Катер ведет Наджиб. Ну да, обыкновенный Наджиб. Когда знакомились, Сергей чуть не переспросил:

— А может, Наджибулла?

Но воздержался. У русских начальников и у русских богатых людей, что сегодня почти одно и то же, появилась мода: заводить себе клевретов среди нацменов. Уже поманенечку опасаются собственного, единокровного народа? А может, и не так. Клевреты, как правило, богаче самих богдыханов — скрытно, подспудно. И, так сказать, обеспечивают им комфорт там, где обставить его официальным путем не с руки: ну, скажем, нету изумительно быстроходного импортного катера у администрации Волгоградской области — где же его взять?

Понятно, где: у Наджиба — вместе с Наджибом.

Состоятельных русских на каждого русского (новорусского) начальника сегодня просто не сыскать. В ход идут нерусские.

Наджиб. Лет сорока пяти. Изжелта-бледное, широкое, непроницаемо красивое лицо, осязаемо бархатистые глаза, за которыми, как и за общей привлекательностью черт, тоже ничего не видно. Вьющаяся восточная проседь. Июнь, а он уже подзагорел. В плавках. На животе шрам и, вроде, не на той стороне, где бывает аппендицит. Коренаст, костляв. Губы узкие, лиловатые, как у серны — никаких следов подневольного труда. Исключительно вольный. Командный?

Если в теплой компании «на камбузе» Серегу полномочно и всеобъемлюще представляют его пятки, то здесь, в зоне управления, Наджиб тоже в известном смысле является полномочной загорелой пяткой — того, кто по-хозяйски щедро разливает по стаканам там, на корме. (И разливает, не исключено, припасенное самим Наджибом). И потому, получая слабо курчавящимся затылком сигнальное излучение хозяина, тоже считает необходимым мал-мал занимать гостя. Одного из гостей — видно, не очень компанейского, раз отворотился от кают-компании — оказавшегося в тесном соседстве с ним.

Вежливость их взаимна. Сергей молчит ровно столько, сколько приличествует молчать в обществе чужого человека, труждающегося тебе во благо. Наджиб в свою очередь, попадая в настроение гостя, расходует слова, словно им предстоит даже не три часа ходу, а кругосветное плавание. Похоже, ему жалко расставаться с русскими словами, накопленными, скопидомленными за годы жизни на чужбине, что оказалась, правда, к нему, чужому, куда тароватее, чем ко многим, многим своим.

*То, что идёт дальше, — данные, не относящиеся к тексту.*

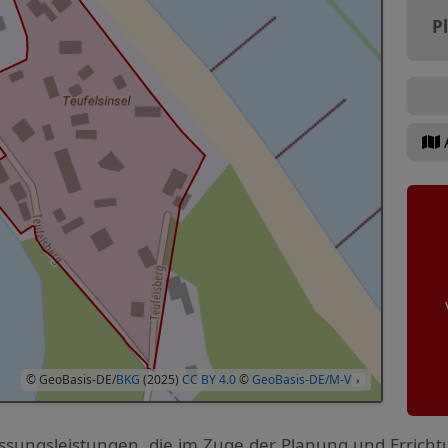
P
© GeoBasis-DE/
BKG
(2025)
CC BY 4.0
©
GeoBasis-DE/M-V
›
ssungs­leistungen, die im Zuge der Planung und Errich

— Катер у вас замечательный, — роняет из вежливости Сергей.

— Купил в Дубае, — отвечает, обогнув предварительно самоходную баржу, Наджиб. И добавляет еще метров через пятьдесят:

— За сорок пять тысяч.

Каких тысяч, какой породы и какого цвета, не поясняет — и так ясно. Зато еще метров через сто проговаривает:

— Самолетом привез.

Сергей восхищенно задирает бровь — ту, которая ближе к Наджибу: ясно ведь, что тонюсенькая нотка горделивости относится не только к скутеру, но и к способу его доставки из-за тридевяти земель. По воздуху — это еще круче, ежели бы собственным ходом.

Даже если б Сергей и не знал, что скутер является единоличной собственностью Наджиба, а не областной администрации или, скажем, вице-губернатора Антона Петровича, он бы давно догадался об этом — без всяких ответных слов. По одной повадке Наджиба за рулем, по ласковой небрежности, с каковой его небольшая, нежадная и короткопалая ладонь, проросшая с тылу редкими, но твердыми черными волосами, покоится на штурвале.